*** Source data ***

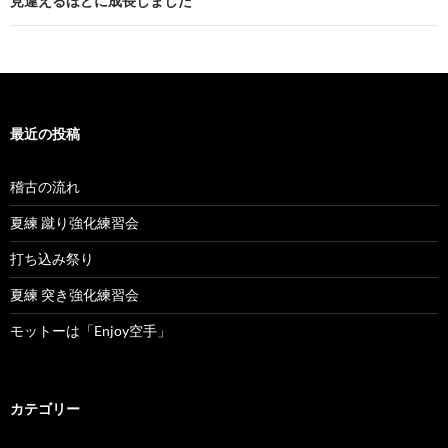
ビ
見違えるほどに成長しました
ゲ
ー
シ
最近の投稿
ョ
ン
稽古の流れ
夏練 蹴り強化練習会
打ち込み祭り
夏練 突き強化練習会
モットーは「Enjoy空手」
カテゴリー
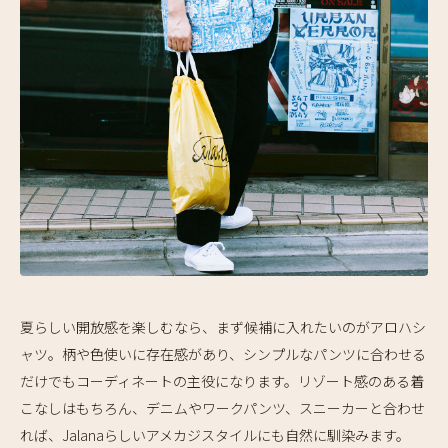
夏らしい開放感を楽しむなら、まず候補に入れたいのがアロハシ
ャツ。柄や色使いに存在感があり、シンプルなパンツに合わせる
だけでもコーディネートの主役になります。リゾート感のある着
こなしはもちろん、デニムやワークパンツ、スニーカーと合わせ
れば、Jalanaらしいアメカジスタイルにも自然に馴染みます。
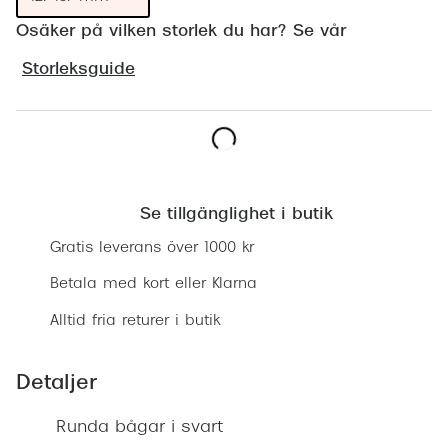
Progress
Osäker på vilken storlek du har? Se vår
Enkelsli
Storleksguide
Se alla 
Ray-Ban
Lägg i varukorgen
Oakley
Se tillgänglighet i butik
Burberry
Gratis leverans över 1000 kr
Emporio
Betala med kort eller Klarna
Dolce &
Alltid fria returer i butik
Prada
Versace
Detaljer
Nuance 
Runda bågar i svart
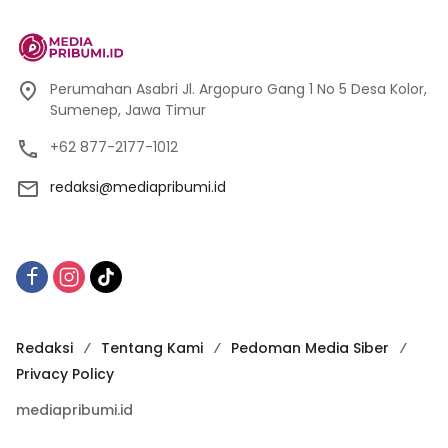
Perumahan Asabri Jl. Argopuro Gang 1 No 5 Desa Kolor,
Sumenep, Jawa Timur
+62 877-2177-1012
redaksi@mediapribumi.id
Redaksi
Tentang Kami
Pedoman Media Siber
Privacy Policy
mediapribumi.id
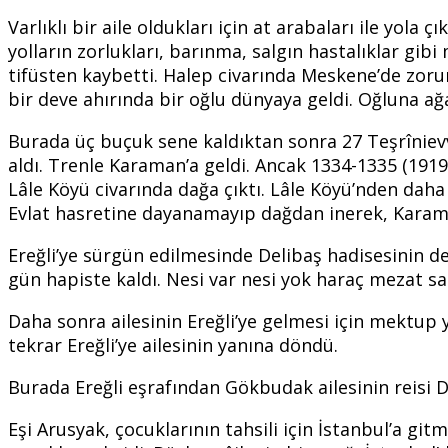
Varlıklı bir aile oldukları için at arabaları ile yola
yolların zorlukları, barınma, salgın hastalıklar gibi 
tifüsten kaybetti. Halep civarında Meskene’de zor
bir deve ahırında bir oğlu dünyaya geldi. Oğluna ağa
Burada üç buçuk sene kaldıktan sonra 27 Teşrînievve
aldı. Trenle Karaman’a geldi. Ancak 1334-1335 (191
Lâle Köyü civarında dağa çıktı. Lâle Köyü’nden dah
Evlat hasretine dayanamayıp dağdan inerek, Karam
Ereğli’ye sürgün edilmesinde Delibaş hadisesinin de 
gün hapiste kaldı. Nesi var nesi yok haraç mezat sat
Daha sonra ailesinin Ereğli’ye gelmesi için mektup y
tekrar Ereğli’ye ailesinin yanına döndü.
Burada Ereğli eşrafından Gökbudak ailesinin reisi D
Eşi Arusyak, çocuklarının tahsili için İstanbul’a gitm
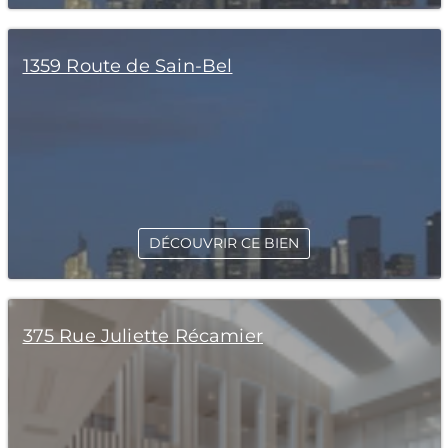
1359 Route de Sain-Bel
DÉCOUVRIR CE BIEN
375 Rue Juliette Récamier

***

Your answer must reproduce exactly the lines from the line with "bir deve ahırında" through the end of the material, both ends included, with every picture dropped.

bir deve ahırında bir oğlu dünyaya geldi. Oğluna ağa
Burada üç buçuk sene kaldıktan sonra 27 Teşrînievve
aldı. Trenle Karaman’a geldi. Ancak 1334-1335 (191
Lâle Köyü civarında dağa çıktı. Lâle Köyü’nden dah
Evlat hasretine dayanamayıp dağdan inerek, Karam
Ereğli’ye sürgün edilmesinde Delibaş hadisesinin de 
gün hapiste kaldı. Nesi var nesi yok haraç mezat sat
Daha sonra ailesinin Ereğli’ye gelmesi için mektup y
tekrar Ereğli’ye ailesinin yanına döndü.
Burada Ereğli eşrafından Gökbudak ailesinin reisi D
Eşi Arusyak, çocuklarının tahsili için İstanbul’a gitm
1359 Route de Sain-Bel
DÉCOUVRIR CE BIEN
375 Rue Juliette Récamier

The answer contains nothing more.